§ **Work item**
Reproduce the records below exactly, but leave their pictures out of the copy.

Dataset entries
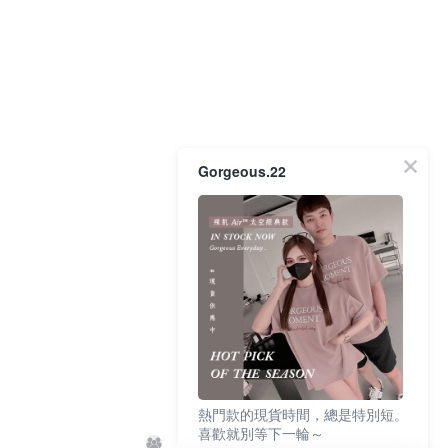
Gorgeous.22
熱門款的現貨時間，總是特別短。
喜歡就別等下一輪～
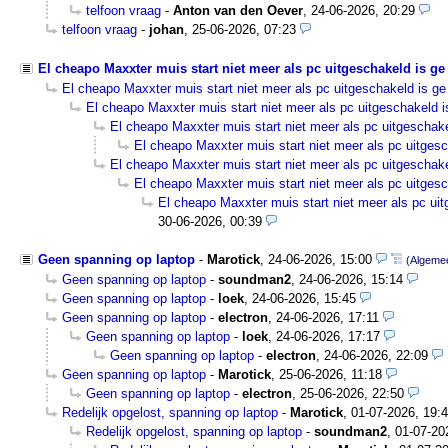
telfoon vraag
-
Anton van den Oever
,
24-06-2026, 20:29
telfoon vraag
-
johan
,
25-06-2026, 07:23
El cheapo Maxxter muis start niet meer als pc uitgeschakeld is ge
El cheapo Maxxter muis start niet meer als pc uitgeschakeld is ge
El cheapo Maxxter muis start niet meer als pc uitgeschakeld i
El cheapo Maxxter muis start niet meer als pc uitgeschake
El cheapo Maxxter muis start niet meer als pc uitgesc
El cheapo Maxxter muis start niet meer als pc uitgeschake
El cheapo Maxxter muis start niet meer als pc uitgesc
El cheapo Maxxter muis start niet meer als pc uit
30-06-2026, 00:39
Geen spanning op laptop
-
Marotick
,
24-06-2026, 15:00
(Algeme
Geen spanning op laptop
-
soundman2
,
24-06-2026, 15:14
Geen spanning op laptop
-
loek
,
24-06-2026, 15:45
Geen spanning op laptop
-
electron
,
24-06-2026, 17:11
Geen spanning op laptop
-
loek
,
24-06-2026, 17:17
Geen spanning op laptop
-
electron
,
24-06-2026, 22:09
Geen spanning op laptop
-
Marotick
,
25-06-2026, 11:18
Geen spanning op laptop
-
electron
,
25-06-2026, 22:50
Redelijk opgelost, spanning op laptop
-
Marotick
,
01-07-2026, 19:
Redelijk opgelost, spanning op laptop
-
soundman2
,
01-07-20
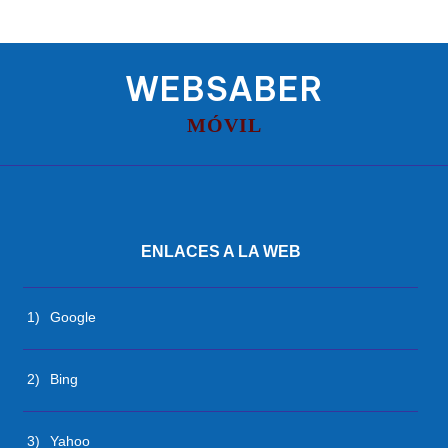
WEBSABER
MÓVIL
ENLACES A LA WEB
1)
Google
2)
Bing
3)
Yahoo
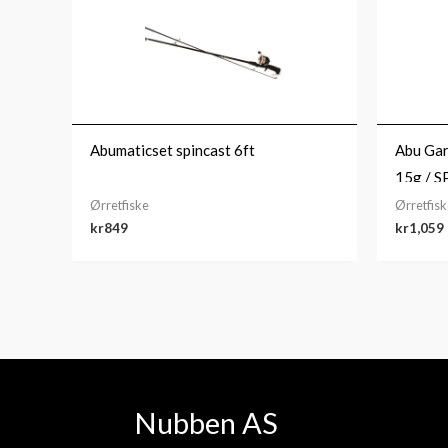
Abumaticset spincast 6ft
Abu Gar
15g / S
Ørretfiske
Ørretfis
kr
849
kr
1,059
Nubben AS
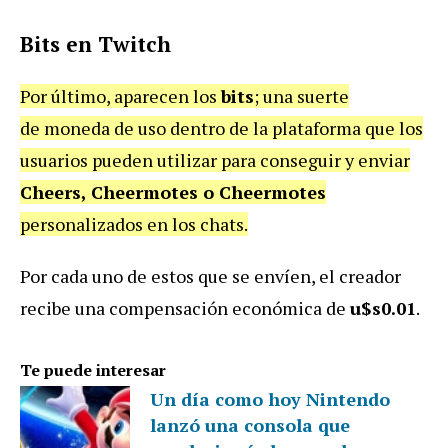
Bits en Twitch
Por último, aparecen los
bits
; una suerte
de moneda de uso dentro de la plataforma que los
usuarios pueden utilizar para conseguir y enviar
Cheers, Cheermotes o Cheermotes
personalizados en los chats.
Por cada uno de estos que se envíen, el creador
recibe una compensación económica de
u$s0.01
.
Te puede interesar
Un día como hoy Nintendo
lanzó una consola que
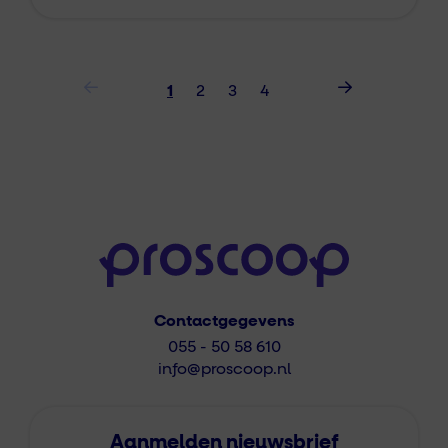
1
2
3
4
Contactgegevens
055 - 50 58 610
info@proscoop.nl
Aanmelden nieuwsbrief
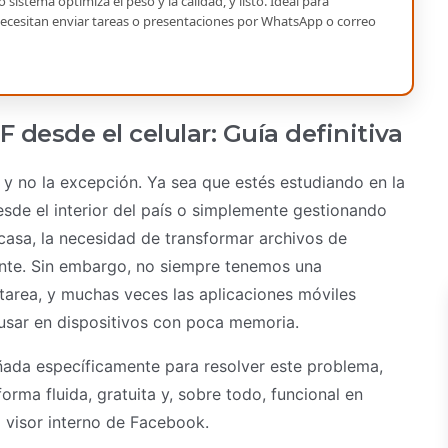
istema optimiza el peso y la calidad, y listo. Ideal para
ecesitan enviar tareas o presentaciones por WhatsApp o correo
desde el celular: Guía definitiva
la y no la excepción. Ya sea que estés estudiando en la
sde el interior del país o simplemente gestionando
asa, la necesidad de transformar archivos de
nte. Sin embargo, no siempre tenemos una
tarea, y muchas veces las aplicaciones móviles
e usar en dispositivos con poca memoria.
ñada específicamente para resolver este problema,
orma fluida, gratuita y, sobre todo, funcional en
visor interno de Facebook.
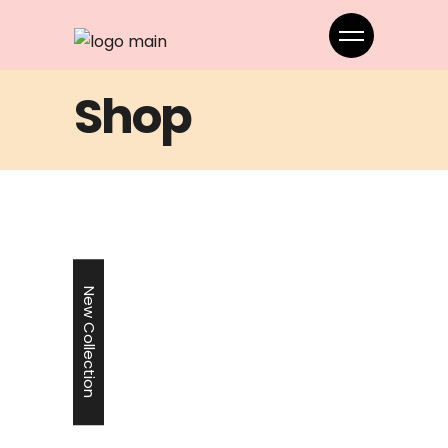
Shop
New Collection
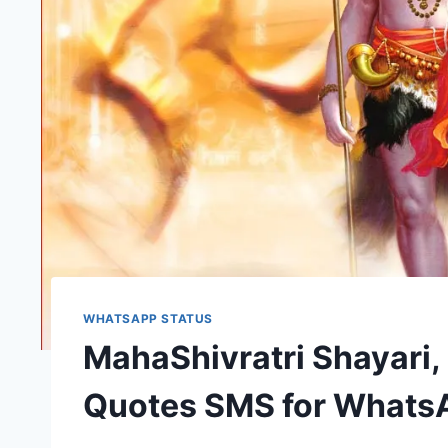
WHATSAPP STATUS
MahaShivratri Shayari,
Quotes SMS for Whats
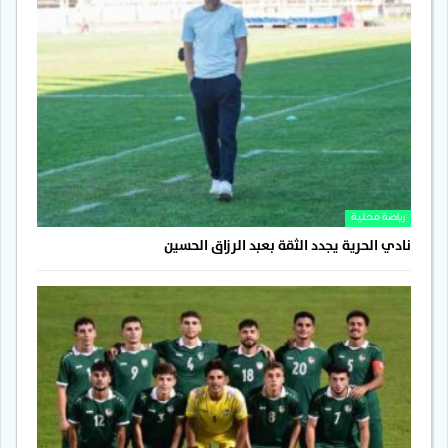
رياضة محلية
نادي الحرية يجدد الثقة بعبد الرزاق الحسين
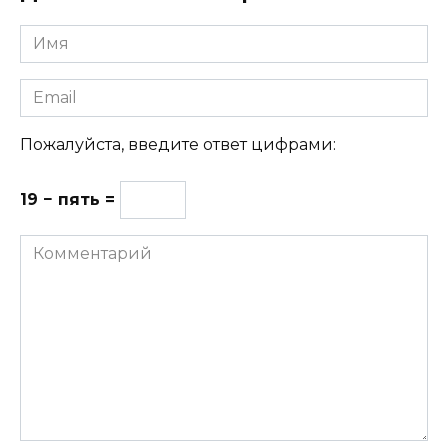
Имя
Email
Пожалуйста, введите ответ цифрами:
19 − пять =
Комментарий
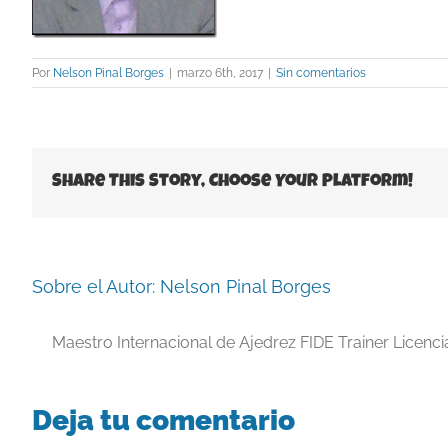
Por
Nelson Pinal Borges
|
marzo 6th, 2017
|
Sin comentarios
Share This Story, Choose Your Platform!
Sobre el Autor:
Nelson Pinal Borges
Maestro Internacional de Ajedrez FIDE Trainer Licenc
Deja tu comentario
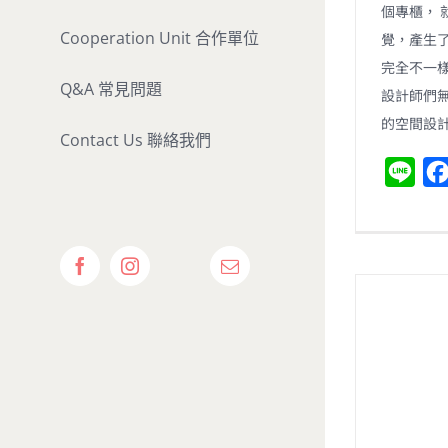
個專櫃， 
Cooperation Unit 合作單位
覺，產生了
完全不一樣
Q&A 常見問題
設計師們
的空間設
Contact Us 聯絡我們
L
i
n
e
Show
Facebook
Instagram
Email:
Calendar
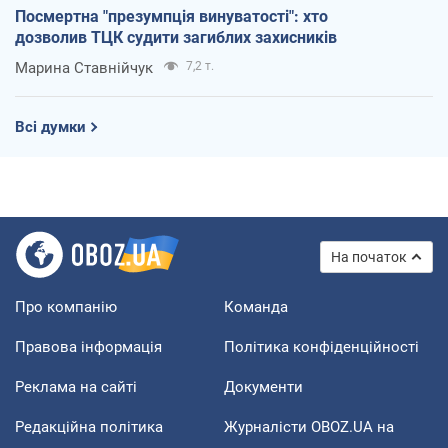
Посмертна "презумпція винуватості": хто
дозволив ТЦК судити загиблих захисників
Марина Ставнійчук
7,2 т.
Всі думки
На початок
Про компанію
Команда
Правова інформація
Політика конфіденційності
Реклама на сайті
Документи
Редакційна політика
Журналісти OBOZ.UA на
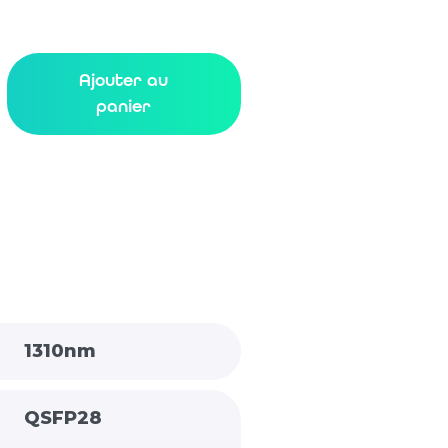
Ajouter au
panier
1310nm
QSFP28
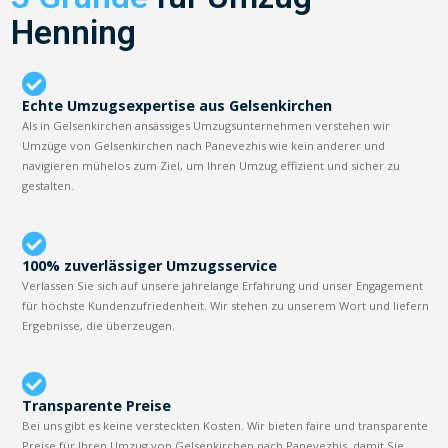
Henning
Echte Umzugsexpertise aus Gelsenkirchen
Als in Gelsenkirchen ansässiges Umzugsunternehmen verstehen wir
Umzüge von Gelsenkirchen nach Panevezhis wie kein anderer und
navigieren mühelos zum Ziel, um Ihren Umzug effizient und sicher zu
gestalten.
100% zuverlässiger Umzugsservice
Verlassen Sie sich auf unsere jahrelange Erfahrung und unser Engagement
für höchste Kundenzufriedenheit. Wir stehen zu unserem Wort und liefern
Ergebnisse, die überzeugen.
Transparente Preise
Bei uns gibt es keine versteckten Kosten. Wir bieten faire und transparente
Preise für Ihren Umzug von Gelsenkirchen nach Panevezhis, damit Sie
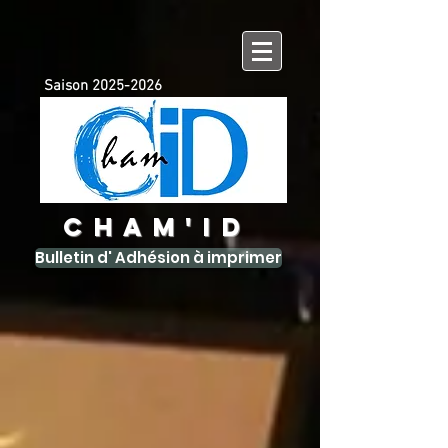
Saison
2025-2026
CHAM'ID
Bulletin d' Adhésion à imprimer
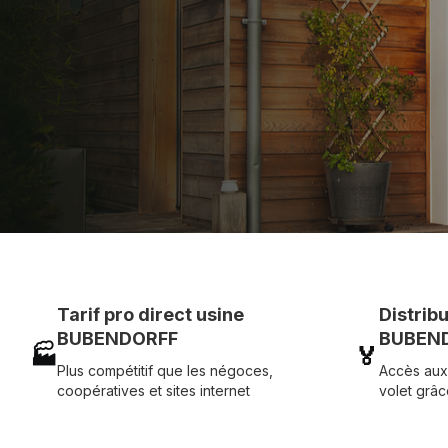
Assistance technique chantier et service réactif ave
07 83 35 69 17
MON DEVIS MOTE
Tarif pro direct usine
Distrib
BUBENDORFF
BUBEND
🏭
🏅
Plus compétitif que les négoces,
Accès aux
coopératives et sites internet
volet grâc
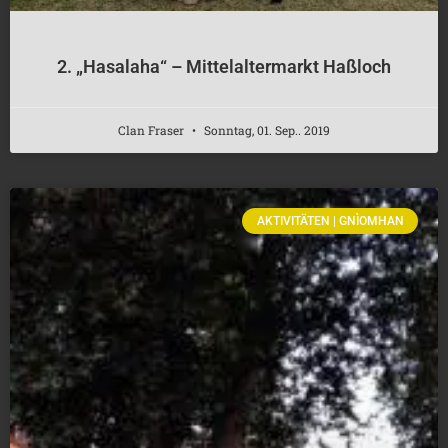
2. „Hasalaha“ – Mittelaltermarkt Haßloch
Clan Fraser
Sonntag, 01. Sep.. 2019
AKTIVITÄTEN | GNÌOMHAN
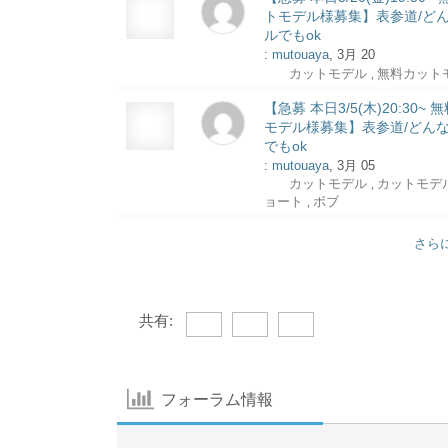
トモデル様募集】表参道/ど
ルでもok
:
mutouaya
, 3月 20
カットモデル
無料カット
,
【急募 本日3/5(木)20:30~
モデル様募集】表参道/どん
でもok
:
mutouaya
, 3月 05
カットモデル
カットモデ
,
ョート
ボブ
,
さら
共有:
フォーラム情報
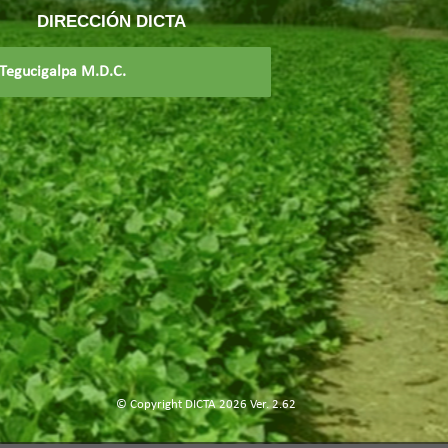
DIRECCIÓN DICTA
Tegucigalpa M.D.C.
© Copyright DICTA 2026 Ver. 2.62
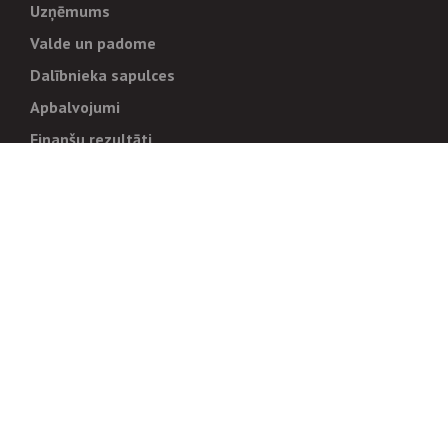
Uzņēmums
Valde un padome
Dalībnieka sapulces
Apbalvojumi
Finanšu rezultāti
Pārvaldība
Stratēģija un mērķi
Politikas un kārtības
Trauksmes cēlējiem
Korupcijas novēršana
Tiesiskais regulējums
Sadarbības partneriem
Iepirkumi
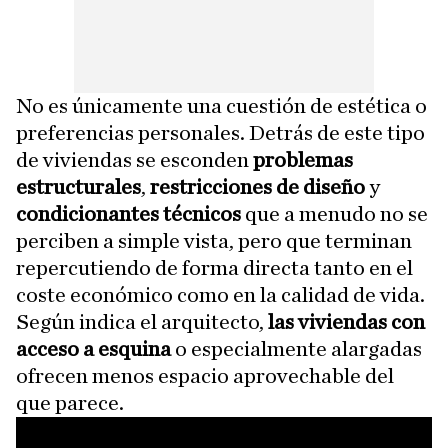
No es únicamente una cuestión de estética o
preferencias personales. Detrás de este tipo
de viviendas se esconden
problemas
estructurales
,
restricciones de diseño
y
condicionantes técnicos
que a menudo no se
perciben a simple vista, pero que terminan
repercutiendo de forma directa tanto en el
coste económico como en la calidad de vida.
Según indica el arquitecto,
las viviendas con
acceso a esquina
o especialmente alargadas
ofrecen menos espacio aprovechable del
que parece.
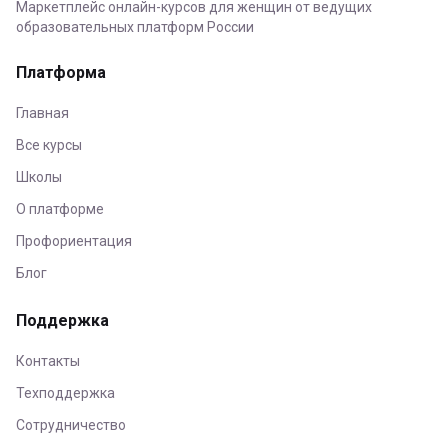
Маркетплейс онлайн-курсов для женщин от ведущих
образовательных платформ России
Платформа
Главная
Все курсы
Школы
О платформе
Профориентация
Блог
Поддержка
Контакты
Техподдержка
Сотрудничество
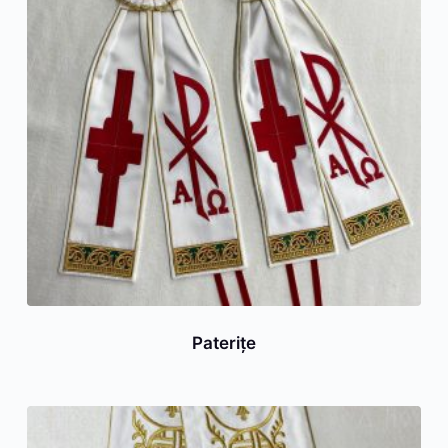
Paterițe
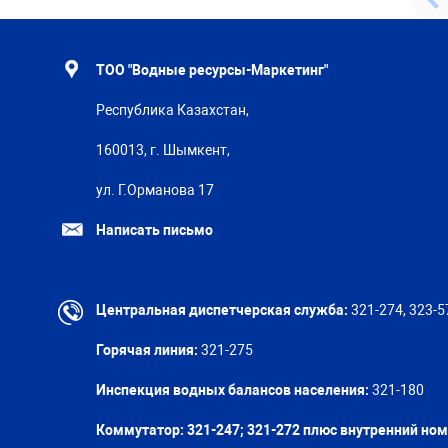
ТОО "Водные ресурсы-Маркетинг"
Республика Казахстан,
160013, г. Шымкент,
ул. Г.Орманова 17
Написать письмо
Центральная диспетчерская служба:
321-274, 323-5
Горячая линия:
321-275
Инспекция водных балансов населения:
321-180
Коммутатор: 321-247; 321-272 плюс внутренний но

§ **Task response**
Gorgeous.22
熱門款的現貨時間，總是特別短。
喜歡就別等下一輪～
telfoon vraag
-
Anton van den Oever
,
24-06-2026, 20:29
telfoon vraag
-
johan
,
25-06-2026, 07:23
El cheapo Maxxter muis start niet meer als pc uitgeschakeld is ge
El cheapo Maxxter muis start niet meer als pc uitgeschakeld is ge
El cheapo Maxxter muis start niet meer als pc uitgeschakeld i
El cheapo Maxxter muis start niet meer als pc uitgeschake
El cheapo Maxxter muis start niet meer als pc uitgesc
El cheapo Maxxter muis start niet meer als pc uitgeschake
El cheapo Maxxter muis start niet meer als pc uitgesc
El cheapo Maxxter muis start niet meer als pc uit
30-06-2026, 00:39
Geen spanning op laptop
-
Marotick
,
24-06-2026, 15:00
(Algeme
Geen spanning op laptop
-
soundman2
,
24-06-2026, 15:14
Geen spanning op laptop
-
loek
,
24-06-2026, 15:45
Geen spanning op laptop
-
electron
,
24-06-2026, 17:11
Geen spanning op laptop
-
loek
,
24-06-2026, 17:17
Geen spanning op laptop
-
electron
,
24-06-2026, 22:09
Geen spanning op laptop
-
Marotick
,
25-06-2026, 11:18
Geen spanning op laptop
-
electron
,
25-06-2026, 22:50
Redelijk opgelost, spanning op laptop
-
Marotick
,
01-07-2026, 19:
Redelijk opgelost, spanning op laptop
-
soundman2
,
01-07-20
WEBSABER
MÓVIL
ENLACES A LA WEB
1)
Google
2)
Bing
3)
Yahoo
Abumaticset spincast 6ft
Abu Gar
15g / S
Ørretfiske
Ørretfis
kr
849
kr
1,059
Nubben AS
Bits en Twitch
Por último, aparecen los
bits
; una suerte
de moneda de uso dentro de la plataforma que los
usuarios pueden utilizar para conseguir y enviar
Cheers, Cheermotes o Cheermotes
personalizados en los chats.
Por cada uno de estos que se envíen, el creador
recibe una compensación económica de
u$s0.01
.
Te puede interesar
Un día como hoy Nintendo
lanzó una consola que
1
2
3
4
Contactgegevens
055 - 50 58 610
info@proscoop.nl
Aanmelden nieuwsbrief
istema optimiza el peso y la calidad, y listo. Ideal para
ecesitan enviar tareas o presentaciones por WhatsApp o correo
desde el celular: Guía definitiva
la y no la excepción. Ya sea que estés estudiando en la
sde el interior del país o simplemente gestionando
asa, la necesidad de transformar archivos de
nte. Sin embargo, no siempre tenemos una
tarea, y muchas veces las aplicaciones móviles
e usar en dispositivos con poca memoria.
ñada específicamente para resolver este problema,
orma fluida, gratuita y, sobre todo, funcional en
visor interno de Facebook.
Shop
New Collection
WHATSAPP STATUS
MahaShivratri Shayari,
Quotes SMS for Whats
رياضة محلية
نادي الحرية يجدد الثقة بعبد الرزاق الحسين
Имя
Email
Пожалуйста, введите ответ цифрами:
19 − пять =
Комментарий
Por
Nelson Pinal Borges
|
marzo 6th, 2017
|
Sin comentarios
Share This Story, Choose Your Platform!
Sobre el Autor:
Nelson Pinal Borges
Maestro Internacional de Ajedrez FIDE Trainer Licenc
Deja tu comentario
個專櫃， 
Cooperation Unit 合作單位
覺，產生了
完全不一樣
Q&A 常見問題
設計師們
的空間設
Contact Us 聯絡我們
L
i
n
e
Show
Facebook
Instagram
Email:
Calendar
Посмертна "презумпція винуватості": хто
дозволив ТЦК судити загиблих захисників
Марина Ставнійчук
7,2 т.
Всі думки
На початок
Про компанію
Команда
Правова інформація
Політика конфіденційності
Реклама на сайті
Документи
Редакційна політика
Журналісти OBOZ.UA на
Ajouter au
panier
1310nm
QSFP28
Henning
Echte Umzugsexpertise aus Gelsenkirchen
Als in Gelsenkirchen ansässiges Umzugsunternehmen verstehen wir
Umzüge von Gelsenkirchen nach Panevezhis wie kein anderer und
navigieren mühelos zum Ziel, um Ihren Umzug effizient und sicher zu
gestalten.
100% zuverlässiger Umzugsservice
Verlassen Sie sich auf unsere jahrelange Erfahrung und unser Engagement
für höchste Kundenzufriedenheit. Wir stehen zu unserem Wort und liefern
Ergebnisse, die überzeugen.
Transparente Preise
Bei uns gibt es keine versteckten Kosten. Wir bieten faire und transparente
Preise für Ihren Umzug von Gelsenkirchen nach Panevezhis, damit Sie
Saison
2025-2026
CHAM'ID
Bulletin d' Adhésion à imprimer
Assistance technique chantier et service réactif ave
07 83 35 69 17
MON DEVIS MOTE
Tarif pro direct usine
Distrib
BUBENDORFF
BUBEND
🏭
🏅
Plus compétitif que les négoces,
Accès aux
coopératives et sites internet
volet grâc
2. „Hasalaha“ – Mittelaltermarkt Haßloch
Clan Fraser
Sonntag, 01. Sep.. 2019
AKTIVITÄTEN | GNÌOMHAN
トモデル様募集】表参道/ど
ルでもok
:
mutouaya
, 3月 20
カットモデル
無料カット
,
【急募 本日3/5(木)20:30~
モデル様募集】表参道/どん
でもok
:
mutouaya
, 3月 05
カットモデル
カットモデ
,
ョート
ボブ
,
さら
共有:
フォーラム情報
DIRECCIÓN DICTA
Tegucigalpa M.D.C.
© Copyright DICTA 2026 Ver. 2.62
Uzņēmums
Valde un padome
Dalībnieka sapulces
Apbalvojumi
Finanšu rezultāti
Pārvaldība
Stratēģija un mērķi
Politikas un kārtības
Trauksmes cēlējiem
Korupcijas novēršana
Tiesiskais regulējums
Sadarbības partneriem
Iepirkumi
No es únicamente una cuestión de estética o
preferencias personales. Detrás de este tipo
de viviendas se esconden
problemas
estructurales
,
restricciones de diseño
y
condicionantes técnicos
que a menudo no se
perciben a simple vista, pero que terminan
repercutiendo de forma directa tanto en el
coste económico como en la calidad de vida.
Según indica el arquitecto,
las viviendas con
acceso a esquina
o especialmente alargadas
ofrecen menos espacio aprovechable del
que parece.
Маркетплейс онлайн-курсов для женщин от ведущих
образовательных платформ России
Платформа
Главная
Все курсы
Школы
О платформе
Профориентация
Блог
Поддержка
Контакты
Техподдержка
Сотрудничество
Paterițe
ТОО "Водные ресурсы-Маркетинг"
Республика Казахстан,
160013, г. Шымкент,
ул. Г.Орманова 17
Написать письмо
Центральная диспетчерская служба:
321-274, 323-5
Горячая линия:
321-275
Инспекция водных балансов населения:
321-180
Коммутатор: 321-247; 321-272 плюс внутренний но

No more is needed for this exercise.